杜新的身体一点点低下去,最后如同匍匐在了地上。
“皇上,杜新有罪,杜新罪该万死!”杜新一开口便带了哭腔和悔恨。
“你若是可以说出实情,便是重新对皇上尽忠对国家尽责。”叶云痕的这句话成功撬开了杜新的嘴。
毕竟相处了这么多年的时间,他对杜新还是有一定的了解,其实杜新的本性不坏,只是先遇到了宁成,若是先遇到他,或许一切就不一样了。
“皇上,丞相对罪民有恩,罪民一心还恩,殊不知犯下了这样的过错,罪民死不足惜,幸好没有对夜澜国造成伤害!”
杜新一开始打算死都不开口,无论用什么样的酷刑都不会开口,他是个忠心的人,他要还恩。
可叶云痕的话没有错,他要还恩可以,只是不能将夜澜国的安危置之不理,幸好一切都没有铸成大错,否则会有无数的人像他一样无家可归,他死了也无法面对父母的在天之灵。
“你的意思是说这一切都是宁成指使你的?”皇帝问。
“回皇上,是的,丞相安排罪民潜伏在王爷的身边,平日里不需要有什么行动,只要听王爷的吩咐得到王爷的信任便可,等到他有需要的时候我再出手。

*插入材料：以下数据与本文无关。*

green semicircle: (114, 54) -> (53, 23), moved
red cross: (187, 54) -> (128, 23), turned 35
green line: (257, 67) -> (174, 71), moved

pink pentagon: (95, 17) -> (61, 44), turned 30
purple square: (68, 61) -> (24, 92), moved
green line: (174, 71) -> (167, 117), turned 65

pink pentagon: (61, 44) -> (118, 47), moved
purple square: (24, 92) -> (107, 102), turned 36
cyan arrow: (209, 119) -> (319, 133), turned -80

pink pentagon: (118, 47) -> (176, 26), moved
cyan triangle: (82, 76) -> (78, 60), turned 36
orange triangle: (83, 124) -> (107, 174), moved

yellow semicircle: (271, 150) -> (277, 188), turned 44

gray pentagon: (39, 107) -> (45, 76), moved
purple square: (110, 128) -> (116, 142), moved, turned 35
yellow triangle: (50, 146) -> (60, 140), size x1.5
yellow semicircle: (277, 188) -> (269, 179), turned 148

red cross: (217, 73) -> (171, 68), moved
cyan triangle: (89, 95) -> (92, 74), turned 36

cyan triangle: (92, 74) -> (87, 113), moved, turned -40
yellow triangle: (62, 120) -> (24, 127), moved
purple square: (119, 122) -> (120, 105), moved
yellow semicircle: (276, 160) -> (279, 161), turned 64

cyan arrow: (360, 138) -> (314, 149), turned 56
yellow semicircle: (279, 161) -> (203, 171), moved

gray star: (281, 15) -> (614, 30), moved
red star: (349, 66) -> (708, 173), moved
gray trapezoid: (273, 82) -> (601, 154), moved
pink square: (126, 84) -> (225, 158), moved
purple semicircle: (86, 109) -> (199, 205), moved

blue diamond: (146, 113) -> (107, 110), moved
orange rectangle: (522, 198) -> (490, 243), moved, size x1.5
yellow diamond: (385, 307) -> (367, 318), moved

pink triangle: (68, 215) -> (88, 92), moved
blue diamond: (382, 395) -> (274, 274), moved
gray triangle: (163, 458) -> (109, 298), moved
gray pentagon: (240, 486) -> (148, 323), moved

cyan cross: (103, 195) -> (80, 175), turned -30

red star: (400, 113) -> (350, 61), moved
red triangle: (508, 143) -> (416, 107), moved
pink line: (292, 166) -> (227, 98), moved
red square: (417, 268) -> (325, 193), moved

”
皇帝显得极为的气愤,立即传唤宁成。
一身囚服的宁成被押到了大殿之上。
半个多月的时间让宁成老了许多,长了很多白头发,显得很是狼狈。
“罪臣叩见皇上,吾皇万岁!”宁成给皇帝行了大礼。
“宁成,你来看看这个人,你可认识?”
宁成转头看向跪在旁边的杜新微微一愣,随即摇头,“罪臣不认识!”
“你不认识他没关系,他认识你!”叶云痕冷笑一声,他看向皇帝,“皇上,这些是关于宁成的罪证,您请过目,他为官二十载,两朝元老,竟然做下如此多的伤天害理之事,国法难容!”
皇帝接过叶云痕呈上来的罪证一一过目,越看脸色越是难看。
此时宋子琛站了出来,“皇上,自从宁成入狱之后,下官四处走访调查,也发现了一些问题,请皇上过目。”
看完宋子琛呈上来的奏折后,皇帝的脸色更加难看了,他隐忍着怒气看向跪在地上的宁成,一条条说出宁成的罪状,“宁成,你可知罪?”
“皇上,冤枉啊,先前的那些罪,我认,但这些,我没有办法认,这都是诬陷,诬陷啊皇上!”宁成大哭起来,苍老的声音回荡在大殿之上,“皇上,您不要轻信小人之,他们联合起来陷害我,皇上,这么多年了,我的为人您还不知道吗?我能做出这些事吗?”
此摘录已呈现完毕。